By the mid-nineteenth century, immigrants from both England and Germany had brought Gothic Revival and Neugotik, respectively, to the United States. First along the East Coast and then ever more inland, the two strains of Gothic struggled for dominance. Whatever the calling, Gothic Revival or New Gothic, both had their ardent supporters. In the United States, countless small, Deutsche Evangelische Lutheranische Kirche (German Evangelical Lutheran) congregations tended to build in modest exposed brick with a single tower over the main entrance. The model was a variant of the Mariahilfkirche in Munich, but a north German Evangelical Lutheran, Protestant version. There were many German models to choose from.
While there are many superb examples of Catholic New Gothic churches in the United States, Saint Paul’s Church in Chicago is one that stands out. At 245 feet, its twin spires were the tallest man-made structure in Chicago at the time of its dedication on June 25, 1899.
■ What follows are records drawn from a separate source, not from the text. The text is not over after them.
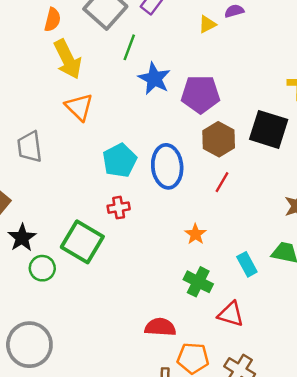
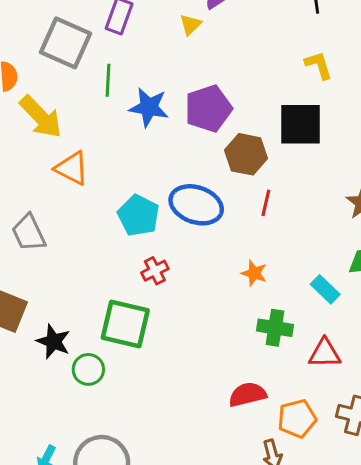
blue ellipse: (167, 166) -> (196, 205), turned -48

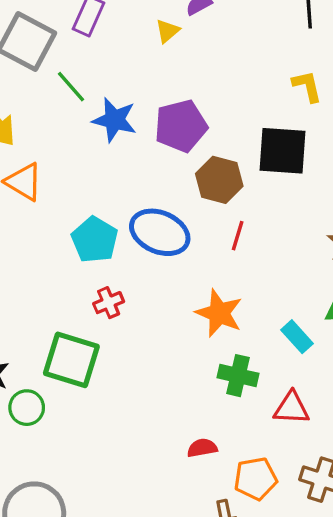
green line: (108, 80) -> (71, 87), turned -48
orange star: (254, 273) -> (219, 313), size x1.6
red semicircle: (248, 394) -> (202, 448), size x0.7

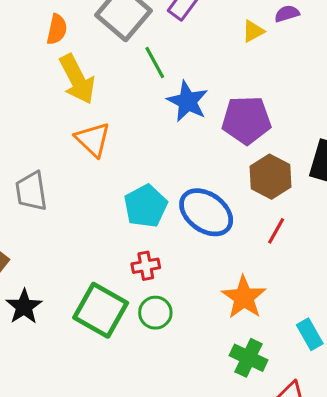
green circle: (27, 408) -> (155, 313), moved

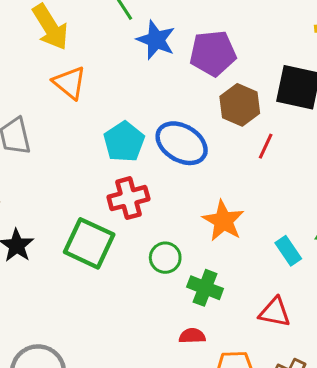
red line: (276, 231) -> (266, 146), moved
red cross: (146, 266) -> (128, 198), size x1.5
green circle: (155, 313) -> (165, 258), moved
green cross: (249, 358) -> (205, 288), moved

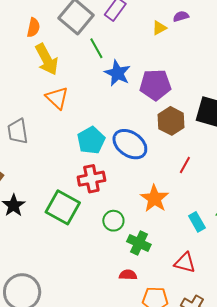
red line: (266, 146) -> (185, 165), moved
Interior of Saint Paul’s Church, Chicago. Photo: Rolf Achilles
Modeled by Henry J. Schlacks (1868–1938)—a Chicago architect who called himself an Ecclesiologist—for a German congregation after Saint Elizabeth Church in Marburg, Saint Paul’s is a superb interpretation of Neugotik outside and inside. The exterior is of lightly glazed and unglazed light red to ochre-colored brick, with ornamentation of red-ochre terra-cotta. Inside, similar to the Friedrichwerden Church, Saint Paul’s is all brick, glazed in a graduated brown clear from the floor to the spring of the arch. Mosaics, completed in 1930, adorn the eastern walls and stained-glass windows by F.X. Zettler of Munich, Germany, narrate the story of Jesus and Saint Paul.
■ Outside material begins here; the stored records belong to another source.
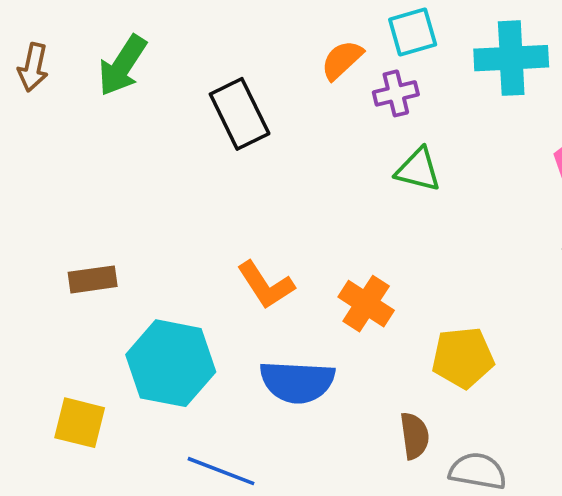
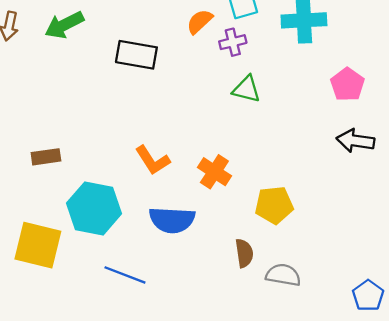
green arrow: (122, 66) -> (64, 25), turned 30
black rectangle: (240, 114) -> (136, 55), turned -54
yellow square: (80, 423) -> (38, 245), size x1.5

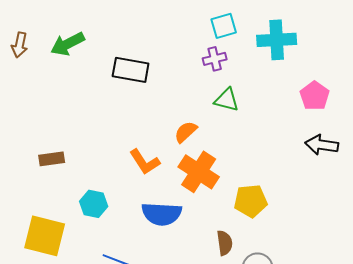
orange semicircle: (200, 22) -> (186, 132), moved
orange cross: (214, 172) -> (199, 172), size x1.4
cyan hexagon: (94, 208) -> (94, 204), size x0.6

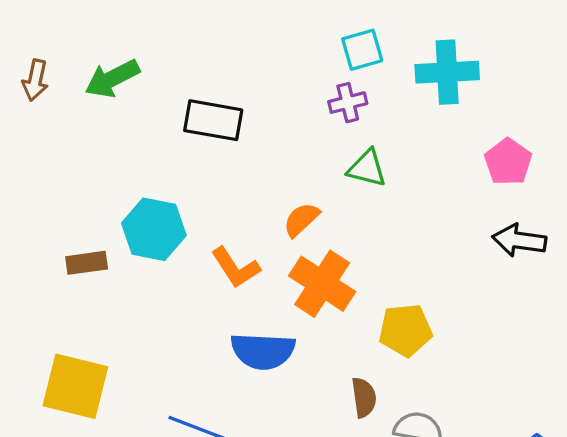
cyan hexagon: (94, 204) -> (154, 229), moved, size x1.4

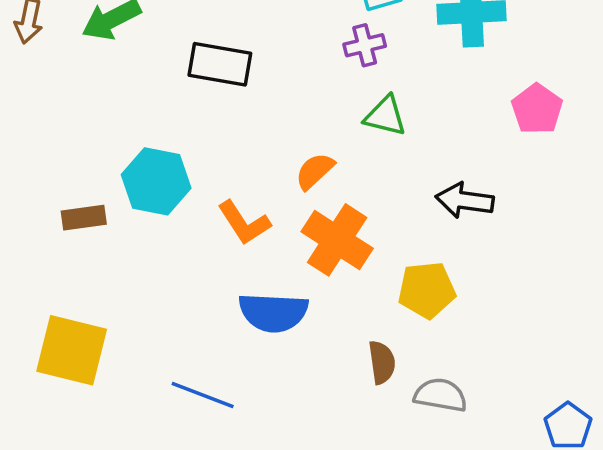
black arrow: (519, 240) -> (465, 200), moved

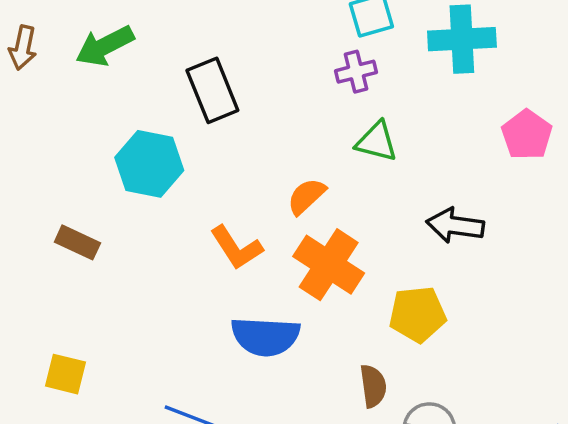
black rectangle: (220, 64) -> (212, 90), turned 58
cyan hexagon: (156, 181) -> (149, 164), moved
brown rectangle: (84, 218) -> (77, 242), turned 33
yellow square: (72, 350) -> (65, 374), size x0.6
Is it correct to praise Saint Paul’s as inspired by the sublime French church at Chartres, as the literature claims, and not Saint Elizabeth in Marburg? Schlacks seems not to have left a written artist’s statement on the subject, but his love for this church, reflected in the lifetime of work he contributed to it, is statement enough that national pride may suggest an answer. The German-speaking immigrants in this part of Chicago, called Pilsen, came from east of the Rhine River. Many probably knew that the first pure Gothic church east of the Rhine was Saint Elizabeth in Marburg, built by the Order of the Teutonic Knights in honor of Saint Elizabeth of Hungary, whose tomb is in the crypt. Construction of the sandstone Saint Elizabeth Church started in 1235 (the year Saint Elizabeth of Hungary was canonized), and it was consecrated in 1283. Its two towers were completed in 1340. The church was a very important pilgrimage destination throughout the later Middle Ages and again in the nineteenth century.4 The immigrants in Pilsen probably wanted a church building they recognized, in a style that was of their time and reflected the political and religious freedoms they had come to America for. Neugotik was their answer.
Rolf Achilles (www.rolfachilles.com) is an independent art historian and consultant with a special interest in the decorative arts.
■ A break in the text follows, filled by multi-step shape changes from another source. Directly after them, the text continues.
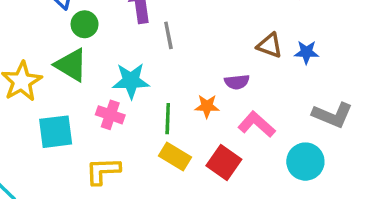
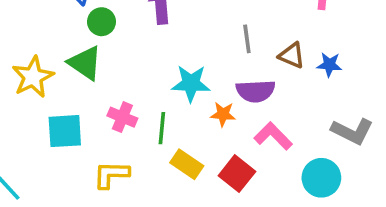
gray line: (168, 35) -> (247, 39), moved
cyan star: (131, 81) -> (191, 83), moved
purple semicircle: (237, 82) -> (256, 91), size x1.5
green line: (168, 119) -> (162, 128), moved

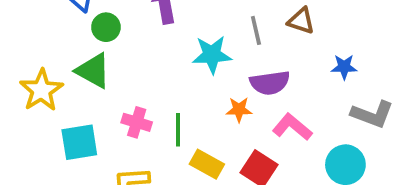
brown triangle: (292, 55) -> (301, 21), moved
blue star: (329, 65) -> (344, 67), moved
cyan star: (191, 83) -> (212, 55), moved

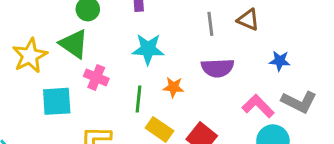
cyan star: (212, 55) -> (148, 49), moved
orange star: (239, 110) -> (173, 87), moved
pink cross: (137, 122) -> (96, 77), moved
pink L-shape: (292, 127) -> (258, 106), moved

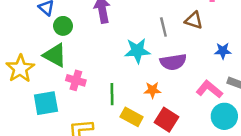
cyan star: (148, 49) -> (137, 51), moved
orange star: (173, 87) -> (152, 90), moved

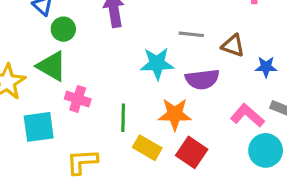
brown triangle: (194, 20) -> (233, 46), moved
gray line: (163, 27) -> (191, 34), turned -72
orange star: (152, 90) -> (175, 114), size x1.5

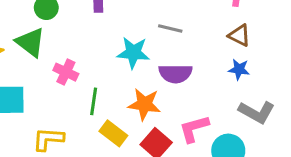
brown triangle: (233, 46) -> (239, 35), moved
pink cross: (78, 99) -> (66, 72), moved
pink L-shape: (247, 115) -> (194, 129), moved, turned -64

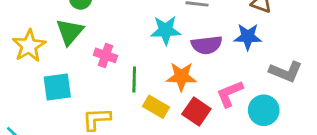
green triangle: (30, 42) -> (70, 32), turned 40
blue star: (239, 69) -> (248, 37), moved, size x1.4

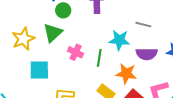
green line: (134, 79) -> (99, 58), moved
1. Nikolaus Pevsner, A History of Building Types (Princeton: Princeton University Press, 1976), 16.
2. More on this in Goerd Peschken, Karl Friedrich Schinkel: Das architektonische Lehrbuch (Berlin, 1979).
3. Adam Zamoyski, Rites of Peace: The Fall of Napoleon and the Congress of Vienna (London: HarperCollins, 2007) 242-243.
4. See Eberhard Leppin, Die Elisabethkirche in Marburg an der Lahn (Königstein: Langewiesche, 1999).